Every line below must come back exactly as it stands, with the images omitted.

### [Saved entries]
□ □ □ □

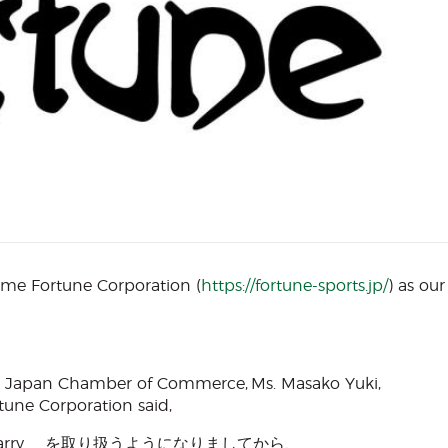
ome Fortune Corporation (
https://fortune-sports.jp/
) as our
and Japan Chamber of Commerce, Ms. Masako Yuki,
tune Corporation said,
arry を取り扱うようになりましてから、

□ □ □ □

### [TASK ANSWER]
ome Fortune Corporation (
https://fortune-sports.jp/
) as our
and Japan Chamber of Commerce, Ms. Masako Yuki,
tune Corporation said,
arry を取り扱うようになりましてから、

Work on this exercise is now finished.